Now comes the really fun part. In the center of the room are two older women. For an extra 25 Dirhams, they will scrub you from head to toe. You lay down on your mat, you head is in the lap of one of the old women, she takes your scrubber and just starts attacking your body. She scrubs absolutely every inch of you. She moves you around, rolls you over, lifts your arms, scrubbing the entire time. This is when we realized underwear wasn’t really necessary because even though we were wearing them, she moves them out of her way. The combination of the black soap and henna and the scrubbing causes your skin to just roll off. Layers and layers of skin, coming off in clumps. Sounds disgusting, I know, but it feels amazing.
After the scrub down, you go back to your spot. You rinse off the dead skin, using cold water this time. You wash and rinse your hair. Use conditioner. Shave if you need to. Once you are all done with whatever hygiene things you need to do, you wash your body one last time with regular body soap. Rinse yourself a few times and now you are ready to go. You can stay and relax for awhile if you like or just grab your towel and head on out to Room 2. Before you leave though, you are supposed to wash the area under your mat; just a quick rinse with new water is fine.
Room 2 has faucets all along the walls, but this time it’s only cold water. This is mostly just the cool down, relaxing room to get you ready to head out into the world again. You don’t stay in here too long, once you’re almost dry, you head back into Room 1. There you get your stuff back, return the large bucket and get dressed. If you need lotion, you put it on in Room 1 before you put your clothes back on.

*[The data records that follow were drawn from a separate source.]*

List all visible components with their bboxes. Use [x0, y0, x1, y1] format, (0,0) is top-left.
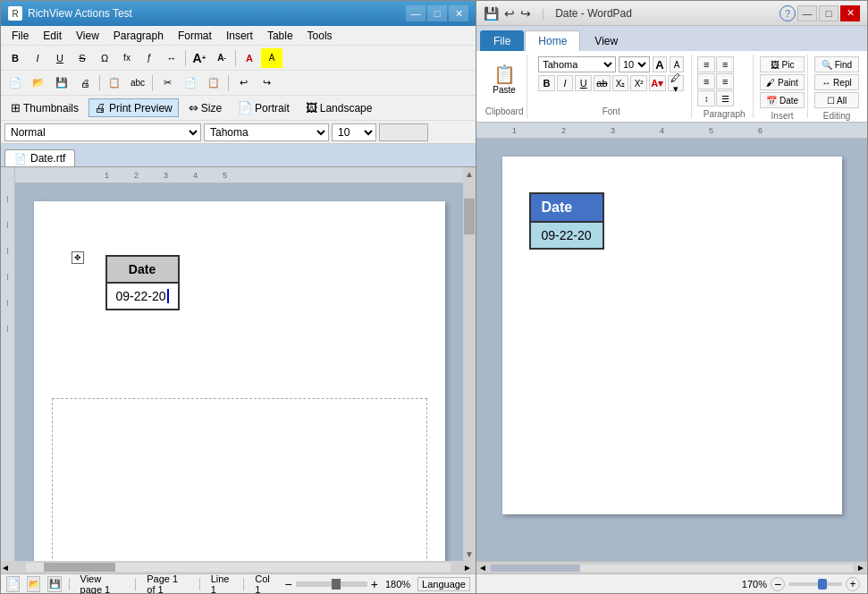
save-button[interactable]: 💾	[51, 73, 72, 93]
ribbon-tab-home[interactable]: Home	[525, 30, 580, 51]
wp-document-area[interactable]: Date 09-22-20	[476, 139, 867, 561]
print-preview-button[interactable]: 🖨 Print Preview	[88, 98, 179, 117]
insert-paint-btn[interactable]: 🖌 Paint	[760, 74, 805, 90]
wp-maximize-btn[interactable]: □	[819, 5, 839, 21]
cut-button[interactable]: ✂	[156, 73, 178, 93]
help-button[interactable]: ?	[780, 5, 796, 21]
menu-view[interactable]: View	[69, 26, 106, 45]
wp-undo-icon[interactable]: ↩	[504, 6, 515, 21]
font-color-button[interactable]: A	[239, 48, 260, 68]
vertical-scrollbar[interactable]: ▲ ▼	[463, 167, 476, 561]
redo-button[interactable]: ↪	[256, 73, 277, 93]
replace-btn[interactable]: ↔ Repl	[814, 74, 859, 90]
status-save-btn[interactable]: 💾	[47, 576, 61, 592]
ribbon-tab-view[interactable]: View	[581, 30, 631, 51]
wp-table-data-cell[interactable]: 09-22-20	[530, 222, 603, 249]
copy-button[interactable]: 📄	[180, 73, 201, 93]
zoom-plus[interactable]: +	[371, 577, 378, 591]
justify-btn[interactable]: ≡	[716, 73, 734, 89]
font-name-select[interactable]: Tahoma	[538, 56, 616, 72]
menu-edit[interactable]: Edit	[36, 26, 69, 45]
paste-ribbon-btn[interactable]: 📋 Paste	[486, 63, 522, 98]
scroll-left[interactable]: ◄	[1, 563, 13, 573]
strikethrough-button[interactable]: S	[72, 48, 93, 68]
bold-ribbon-btn[interactable]: B	[538, 75, 555, 91]
minimize-button[interactable]: —	[406, 5, 426, 21]
symbol-button[interactable]: Ω	[94, 48, 115, 68]
align-left-btn[interactable]: ≡	[697, 56, 715, 72]
wp-zoom-handle[interactable]	[818, 579, 827, 590]
maximize-button[interactable]: □	[427, 5, 447, 21]
line-spacing-btn[interactable]: ↕	[697, 90, 715, 106]
style-select[interactable]: Normal	[4, 123, 201, 141]
table-move-handle[interactable]: ✥	[72, 251, 84, 264]
portrait-button[interactable]: 📄 Portrait	[232, 98, 296, 117]
insert-date-btn[interactable]: 📅 Date	[760, 92, 805, 108]
bold-button[interactable]: B	[4, 48, 26, 68]
scroll-thumb-h[interactable]	[44, 563, 115, 572]
zoom-slider[interactable]	[296, 581, 367, 587]
highlight-button[interactable]: A	[261, 48, 282, 68]
close-button[interactable]: ✕	[449, 5, 468, 21]
align-center-btn[interactable]: ≡	[716, 56, 734, 72]
menu-format[interactable]: Format	[171, 26, 219, 45]
menu-tools[interactable]: Tools	[300, 26, 340, 45]
undo-button[interactable]: ↩	[232, 73, 254, 93]
underline-ribbon-btn[interactable]: U	[575, 75, 592, 91]
highlight-ribbon-btn[interactable]: 🖊▾	[668, 75, 685, 91]
scroll-up[interactable]: ▲	[463, 167, 476, 181]
insert-picture-btn[interactable]: 🖼 Pic	[760, 56, 805, 72]
zoom-handle[interactable]	[332, 579, 341, 590]
table-data-cell[interactable]: 09-22-20	[106, 283, 179, 310]
menu-table[interactable]: Table	[260, 26, 300, 45]
font-shrink-ribbon[interactable]: A	[670, 56, 684, 72]
bullets-btn[interactable]: ☰	[716, 90, 734, 106]
wp-scroll-left[interactable]: ◄	[476, 563, 489, 573]
font-size-select[interactable]: 10	[619, 56, 650, 72]
wp-save-icon[interactable]: 💾	[484, 6, 499, 21]
paste-button[interactable]: 📋	[203, 73, 224, 93]
subscript-ribbon-btn[interactable]: X₂	[612, 75, 629, 91]
find-btn[interactable]: 🔍 Find	[814, 56, 859, 72]
menu-file[interactable]: File	[4, 26, 36, 45]
ribbon-tab-file[interactable]: File	[480, 30, 524, 51]
formula-button[interactable]: fx	[116, 48, 138, 68]
wp-zoom-minus[interactable]: −	[771, 577, 785, 591]
size-button[interactable]: ⇔ Size	[182, 98, 228, 117]
status-open-btn[interactable]: 📂	[27, 576, 40, 592]
language-button[interactable]: Language	[417, 577, 470, 591]
font-select[interactable]: Tahoma	[204, 123, 329, 141]
menu-insert[interactable]: Insert	[219, 26, 260, 45]
page-area[interactable]: ✥ Date 09-22-20	[15, 183, 463, 561]
status-new-btn[interactable]: 📄	[6, 576, 20, 592]
wp-horizontal-scrollbar[interactable]: ◄ ►	[476, 561, 867, 573]
print-button[interactable]: 🖨	[74, 73, 96, 93]
wp-scroll-thumb-h[interactable]	[491, 564, 580, 572]
function-button[interactable]: ƒ	[139, 48, 160, 68]
size-select[interactable]: 10	[332, 123, 376, 141]
scroll-thumb[interactable]	[464, 199, 475, 234]
spell-button[interactable]: abc	[127, 73, 148, 93]
wp-redo-icon[interactable]: ↪	[520, 6, 531, 21]
clipboard-button[interactable]: 📋	[104, 73, 125, 93]
underline-button[interactable]: U	[49, 48, 71, 68]
strikethrough-ribbon-btn[interactable]: ab	[594, 75, 611, 91]
font-grow-button[interactable]: A+	[189, 48, 210, 68]
landscape-button[interactable]: 🖼 Landscape	[299, 98, 379, 117]
align-right-btn[interactable]: ≡	[697, 73, 715, 89]
wp-scroll-right[interactable]: ►	[855, 563, 867, 573]
scroll-right[interactable]: ►	[463, 563, 476, 573]
select-all-btn[interactable]: ☐ All	[814, 92, 859, 108]
menu-paragraph[interactable]: Paragraph	[106, 26, 171, 45]
italic-button[interactable]: I	[27, 48, 48, 68]
scroll-down[interactable]: ▼	[463, 547, 476, 561]
thumbnails-button[interactable]: ⊞ Thumbnails	[4, 98, 85, 117]
document-tab[interactable]: 📄 Date.rtf	[4, 149, 75, 166]
wp-zoom-slider[interactable]	[788, 582, 842, 586]
open-button[interactable]: 📂	[28, 73, 49, 93]
horizontal-scrollbar[interactable]: ◄ ►	[1, 561, 476, 573]
font-shrink-button[interactable]: A-	[211, 48, 232, 68]
new-button[interactable]: 📄	[4, 73, 26, 93]
font-color-ribbon-btn[interactable]: A▾	[649, 75, 666, 91]
wp-minimize-btn[interactable]: —	[797, 5, 817, 21]
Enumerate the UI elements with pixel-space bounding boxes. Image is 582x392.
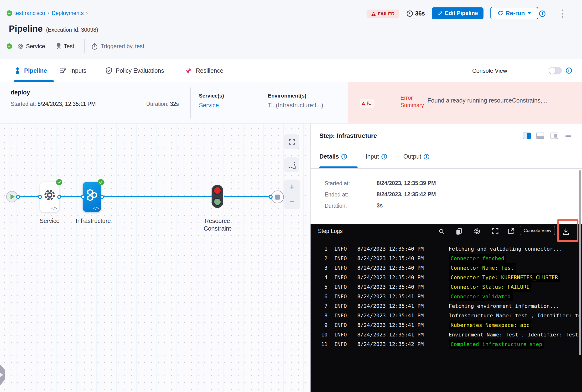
log-message: Fetching and validating connector... [449,244,562,254]
download-logs-icon[interactable] [562,228,569,235]
status-badge: FAILED [367,10,399,18]
log-settings-gear-icon[interactable] [473,228,481,235]
log-timestamp: 8/24/2023 12:35:40 PM [357,263,428,273]
log-row: 8INFO8/24/2023 12:35:41 PMInfrastructure… [311,311,582,320]
tab-inputs[interactable]: Inputs [60,59,86,82]
breadcrumb-deployments-link[interactable]: Deployments [52,10,84,16]
policy-shield-icon [106,67,112,74]
graph-edge [18,196,40,197]
log-timestamp: 8/24/2023 12:35:40 PM [357,254,428,263]
canvas-edge-expand-handle[interactable] [0,365,5,385]
step-details-panel: Step: Infrastructure Details Input Outpu… [310,124,582,392]
layout-bottom-view-button[interactable] [536,132,544,139]
tab-policy-evaluations[interactable]: Policy Evaluations [106,59,164,82]
canvas-select-button[interactable] [284,157,299,172]
environments-header: Environment(s) [268,93,306,99]
layout-floating-view-button[interactable] [550,132,558,139]
panel-tab-input[interactable]: Input [366,153,387,160]
log-timestamp: 8/24/2023 12:35:40 PM [357,282,428,292]
graph-end-node[interactable] [271,190,284,204]
graph-node-resource-constraint[interactable] [212,185,223,208]
rerun-caret-icon [528,12,531,14]
fullscreen-icon [289,138,295,145]
rerun-button[interactable]: Re-run [490,7,538,19]
pipeline-graph-canvas[interactable]: </> </> Service Infrastructure Resource … [0,124,310,392]
panel-scrollbar[interactable] [579,170,581,355]
rerun-info-icon[interactable] [539,10,545,17]
expand-logs-icon[interactable] [492,228,499,235]
node-label-infrastructure: Infrastructure [76,218,111,224]
pipeline-tab-icon [14,67,21,74]
panel-tab-output-label: Output [403,153,421,160]
log-line-number: 6 [311,292,327,302]
service-gear-icon [43,188,57,202]
environment-infra-text: (Infrastructure: [276,102,315,108]
triggered-by-label: Triggered by [101,43,133,50]
console-view-toggle[interactable] [548,67,562,74]
page-header: testfrancisco › Deployments › FAILED 36s… [0,0,582,59]
breadcrumb-project-link[interactable]: testfrancisco [14,10,45,16]
meta-divider [84,39,85,54]
log-message: Connector Type: KUBERNETES_CLUSTER [449,273,560,282]
panel-tab-details-label: Details [319,153,339,160]
graph-node-service[interactable]: </> [40,182,59,212]
breadcrumb-chevron: › [86,10,88,16]
step-logs-console: Step Logs Console View [311,224,582,392]
log-message: Environment Name: Test , Identifier: Tes… [449,330,578,340]
output-info-icon[interactable] [424,154,429,160]
log-message: Connector Status: FAILURE [449,282,531,292]
tab-resilience-label: Resilience [196,67,223,74]
execution-tabbar: Pipeline Inputs Policy Evaluations [0,59,582,82]
tab-resilience[interactable]: Resilience [185,59,223,82]
marquee-select-icon [289,162,295,168]
log-row: 10INFO8/24/2023 12:35:41 PMEnvironment N… [311,330,582,340]
environment-link[interactable]: T... [268,102,276,108]
stage-duration-value: 32s [170,101,179,107]
search-icon[interactable] [439,228,445,235]
log-level: INFO [334,302,349,311]
log-message: Infrastructure Name: test , Identifier: … [449,311,582,320]
graph-edge [59,196,83,197]
log-line-number: 9 [311,320,327,330]
log-line-number: 4 [311,273,327,282]
panel-tab-input-label: Input [366,153,379,160]
warning-icon [371,12,376,16]
panel-tab-details[interactable]: Details [319,153,347,160]
console-view-button[interactable]: Console View [520,226,555,235]
zoom-in-button[interactable]: + [289,182,295,192]
stage-started-at: Started at: 8/24/2023, 12:35:11 PM [11,101,96,107]
layout-right-view-button[interactable] [523,132,531,139]
field-ended-label: Ended at: [325,192,348,198]
console-view-button-label: Console View [523,228,551,233]
more-options-menu[interactable] [560,10,564,18]
console-view-info-icon[interactable] [566,68,572,74]
log-row: 6INFO8/24/2023 12:35:41 PMConnector vali… [311,292,582,302]
log-level: INFO [334,340,349,349]
error-summary-label: Error Summary [400,94,427,109]
open-in-new-icon[interactable] [507,228,514,235]
infrastructure-link[interactable]: t... [315,102,321,108]
error-summary-text: Found already running resourceConstrains… [427,97,549,104]
meta-environment-label: Test [64,43,74,50]
input-info-icon[interactable] [381,154,387,160]
log-line-number: 10 [311,330,327,340]
tab-inputs-label: Inputs [70,67,86,74]
copy-icon[interactable] [455,228,462,235]
minimize-panel-button[interactable] [565,136,571,137]
rerun-label: Re-run [506,10,525,17]
tab-pipeline-label: Pipeline [24,67,47,74]
environment-close-paren: ) [321,102,323,108]
stop-square-icon [275,194,280,200]
details-info-icon[interactable] [341,154,347,160]
canvas-fullscreen-button[interactable] [284,134,299,149]
tab-pipeline[interactable]: Pipeline [14,59,47,82]
panel-tab-output[interactable]: Output [403,153,429,160]
log-line-number: 8 [311,311,327,320]
graph-node-infrastructure[interactable]: </> [83,182,101,212]
zoom-out-button[interactable]: − [289,196,295,207]
log-timestamp: 8/24/2023 12:35:41 PM [357,311,428,320]
edit-pipeline-button[interactable]: Edit Pipeline [432,8,483,19]
triggered-by-user-link[interactable]: test [135,43,144,50]
service-link[interactable]: Service [199,102,219,109]
stage-summary-bar: deploy Started at: 8/24/2023, 12:35:11 P… [0,82,582,124]
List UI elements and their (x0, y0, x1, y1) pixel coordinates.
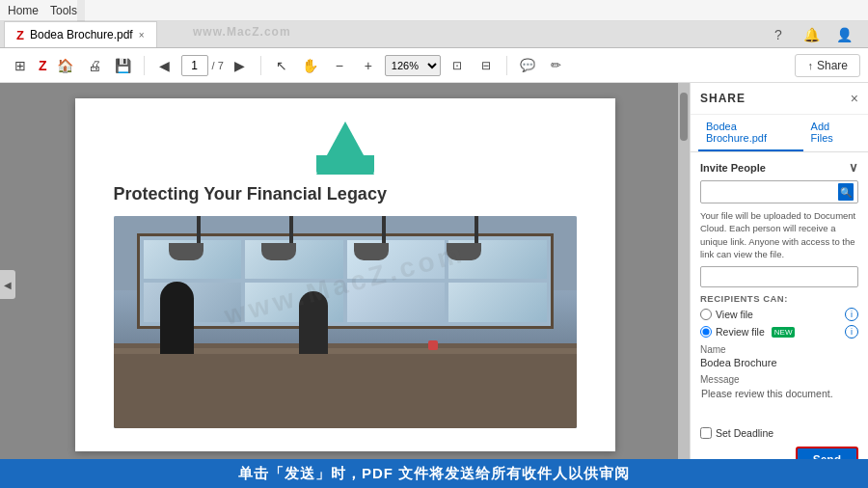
share-file-tabs: Bodea Brochure.pdf Add Files (691, 115, 868, 152)
zoom-select[interactable]: 126% 100% 75% (385, 55, 441, 76)
next-page-button[interactable]: ▶ (228, 53, 253, 78)
fit-page-button[interactable]: ⊡ (445, 53, 470, 78)
share-label: Share (817, 59, 848, 72)
tab-icon: Z (16, 28, 24, 42)
search-icon: 🔍 (840, 187, 852, 198)
share-header: SHARE × (691, 83, 868, 115)
acrobat-logo: Z (39, 58, 47, 73)
prev-page-button[interactable]: ◀ (152, 53, 177, 78)
review-file-label: Review file (716, 326, 765, 338)
pdf-page: Protecting Your Financial Legacy (75, 98, 615, 451)
share-panel-title: SHARE (700, 92, 746, 105)
bottom-bar: 单击「发送」时，PDF 文件将发送给所有收件人以供审阅 (0, 459, 868, 488)
pdf-image (114, 216, 577, 428)
save-button[interactable]: 💾 (111, 53, 136, 78)
page-number-input[interactable] (181, 55, 208, 76)
pen-tool[interactable]: ✏ (544, 53, 569, 78)
view-file-label: View file (716, 309, 753, 320)
divider-2 (260, 56, 261, 75)
print-button[interactable]: 🖨 (82, 53, 107, 78)
review-file-option[interactable]: Review file NEW i (700, 325, 858, 339)
tab-bar: Z Bodea Brochure.pdf × www.MacZ.com ? 🔔 … (0, 21, 868, 48)
pdf-viewer[interactable]: www.MacZ.com ◀ Protecting Your Financial… (0, 83, 690, 486)
email-input[interactable] (700, 266, 858, 287)
bottom-text: 单击「发送」时，PDF 文件将发送给所有收件人以供审阅 (238, 465, 630, 483)
recipients-label: RECIPIENTS CAN: (700, 293, 858, 304)
watermark-tab: www.MacZ.com (193, 25, 291, 39)
menu-home[interactable]: Home (8, 4, 39, 17)
deadline-checkbox[interactable] (700, 427, 712, 439)
search-icon-box[interactable]: 🔍 (838, 183, 854, 201)
tab-bodea-brochure[interactable]: Z Bodea Brochure.pdf × (4, 21, 157, 47)
notifications-button[interactable]: 🔔 (799, 22, 824, 47)
tab-close-icon[interactable]: × (139, 30, 145, 41)
zoom-out-button[interactable]: − (327, 53, 352, 78)
help-button[interactable]: ? (766, 22, 791, 47)
share-button[interactable]: ↑ Share (795, 54, 860, 77)
scroll-thumb[interactable] (680, 93, 688, 141)
invite-collapse-icon[interactable]: ∨ (849, 160, 858, 175)
collapse-panel-arrow[interactable]: ◀ (0, 270, 15, 299)
menu-bar: Home Tools (0, 0, 868, 21)
share-close-button[interactable]: × (851, 91, 858, 106)
page-separator: / 7 (212, 60, 224, 71)
email-search-input[interactable] (705, 183, 838, 201)
cursor-tool[interactable]: ↖ (269, 53, 294, 78)
comment-button[interactable]: 💬 (515, 53, 540, 78)
pdf-logo (316, 122, 374, 175)
radio-group: View file i Review file NEW i (700, 308, 858, 339)
grid-view-button[interactable]: ⊞ (8, 53, 33, 78)
message-field-label: Message (700, 374, 858, 385)
zoom-in-button[interactable]: + (356, 53, 381, 78)
profile-button[interactable]: 👤 (831, 22, 856, 47)
view-file-radio[interactable] (700, 309, 712, 320)
tab-label: Bodea Brochure.pdf (30, 28, 133, 41)
share-up-icon: ↑ (807, 60, 813, 71)
main-area: www.MacZ.com ◀ Protecting Your Financial… (0, 83, 868, 486)
toolbar-right: ↑ Share (795, 54, 860, 77)
share-panel: SHARE × Bodea Brochure.pdf Add Files Inv… (690, 83, 868, 486)
hand-tool[interactable]: ✋ (298, 53, 323, 78)
divider-3 (506, 56, 507, 75)
new-badge: NEW (772, 327, 796, 338)
message-input[interactable] (700, 387, 858, 425)
tab-bar (77, 0, 85, 21)
toolbar: ⊞ Z 🏠 🖨 💾 ◀ / 7 ▶ ↖ ✋ − + 126% 100% 75% … (0, 48, 868, 83)
menu-tools[interactable]: Tools (50, 4, 77, 17)
deadline-label: Set Deadline (716, 427, 773, 439)
invite-people-section: Invite People ∨ 🔍 Your file will be uplo… (691, 152, 868, 486)
email-search-box: 🔍 (700, 180, 858, 203)
share-tab-file[interactable]: Bodea Brochure.pdf (698, 115, 803, 151)
review-file-radio[interactable] (700, 326, 712, 338)
view-file-option[interactable]: View file i (700, 308, 858, 321)
scroll-bar[interactable] (678, 83, 690, 486)
name-field-value: Bodea Brochure (700, 357, 858, 368)
divider-1 (144, 56, 145, 75)
share-tab-add-files[interactable]: Add Files (803, 115, 860, 151)
review-file-info-icon[interactable]: i (845, 325, 858, 339)
invite-people-title: Invite People ∨ (700, 160, 858, 175)
home-button[interactable]: 🏠 (53, 53, 78, 78)
pdf-title: Protecting Your Financial Legacy (114, 184, 577, 204)
view-file-info-icon[interactable]: i (845, 308, 858, 321)
deadline-row: Set Deadline (700, 427, 858, 439)
name-field-label: Name (700, 344, 858, 355)
fit-width-button[interactable]: ⊟ (474, 53, 499, 78)
share-info-text: Your file will be uploaded to Document C… (700, 209, 858, 260)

I have never felt this clean in my life. My skin is so soft and wonderful. I have constantly dry skin, I have to put lotion on like three times a day, but now my skin doesn’t feel dry. It is smooth and soft and clean. If you ever find yourself in Morocco, the Hammam is an absolute must. I am going to go back next week.
The Hammam is all about community and getting clean. This used to be one of the very few reasons women were allowed out of the house. Once a week, they would go to the Hammam and spend 3 to 4 hours just relaxing and talking. It is where they got caught up on all the latest gossip. The Hammam is also where they would pick out wives for their sons. The mothers would spend hours in the Hammam just watching all the young girls, listening to them talk, seeing if they had beautiful bodies and would then pick out the one they liked best to recommend for their son. The mother’s opinion was highly valued because, as a woman she had the opportunity to see what the girls were really like when they had their guard down.  The Hammam is still a community event. There were about 25 other women when I went. Some of them were old, some of them had their children with them, and some of them were my age. Everyone was talking, helping each other bathe and just relaxing. I can’t wait to go again.